Earnings before tax and interest (Ebit) rose to €30.1m, increasing by €9.6m compared with the same period in 2019, with a margin of 7.6%. Vossloh says the inception of a Chinese fastening systems joint venture in the first quarter is a significant cause of the rise. However, Vossloh estimates that Ebit would have increased by a further €10m without the impact of the Covid-19 pandemic, which caused temporary production shutdowns and project delays.

First half sales declined by €43.9m to €393.2m, compared with €437.1m in the previous year. However, the 2019 figures still include €30.1m in sales from Vossloh’s US switch business, which was sold at the end of last year. Adjusted to include this, sales have only declined by a more modest 3.15% reduction of €13.8m. However, Vossloh predicts that total annual sales for 2020 will be between €900m-€1bn.

Additionally, Vossloh estimates that disruption caused by the coronavirus pandemic has reduced potential sales by up to €30m compared with the company’s original projections for 2020.

Vossloh says that the coronavirus pandemic had no discernible impact on the intake of new orders during the first half of 2020. Orders for the company declined slightly to €494.8m for the period from a portfolio-adjusted figure of €518.8m in 2019.

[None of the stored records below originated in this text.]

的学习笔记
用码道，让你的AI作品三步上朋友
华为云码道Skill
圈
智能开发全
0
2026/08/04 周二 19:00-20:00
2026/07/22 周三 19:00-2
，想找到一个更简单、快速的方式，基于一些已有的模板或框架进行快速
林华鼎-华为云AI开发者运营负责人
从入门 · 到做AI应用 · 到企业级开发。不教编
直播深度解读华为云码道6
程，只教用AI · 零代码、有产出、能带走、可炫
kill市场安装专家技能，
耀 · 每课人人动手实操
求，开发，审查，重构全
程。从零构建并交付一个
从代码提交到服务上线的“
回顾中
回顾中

Orders were well in excess of sales, with a book-to-bill ratio of 1.26, resulting in the order backlog rising to €656m compared with 2019.

Although Vossloh reported a net loss of €9.6m for the period, this marks a significant improvement compared with the first half of 2019, where the company reported a net loss of €23.4m, reducing its net loss for the period by 59%.

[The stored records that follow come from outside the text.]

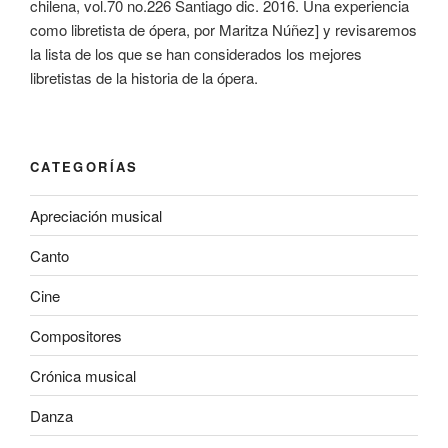
chilena, vol.70 no.226 Santiago dic. 2016. Una experiencia
como libretista de ópera, por Maritza Núñez] y revisaremos
la lista de los que se han considerados los mejores
libretistas de la historia de la ópera.
CATEGORÍAS
Apreciación musical
Canto
Cine
Compositores
Crónica musical
Danza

Vossloh credits the success to an extensive programme to improve performance which the company began implementing in 2019. This included the sale of the loss-making Vossloh Locomotives division to CRRC in May, as well as a reduction in staff numbers to 3487 people in June 2020, compared with 3865 in the previous year.

“In light of the impact that Covid-19 has had, we couldn’t have chosen a better time to implement last year’s performance programme in order to improve our profitability and self-financing power,” says Mr Oliver Schuster, CEO of Vossloh. “The positive effects are obvious and will help us to be even more profitable going forward. Completing the sale of the locomotive business has given us additional stability. Removing these losses and cash outflows will have a positive impact on our earnings per share and free cash flow in the future.”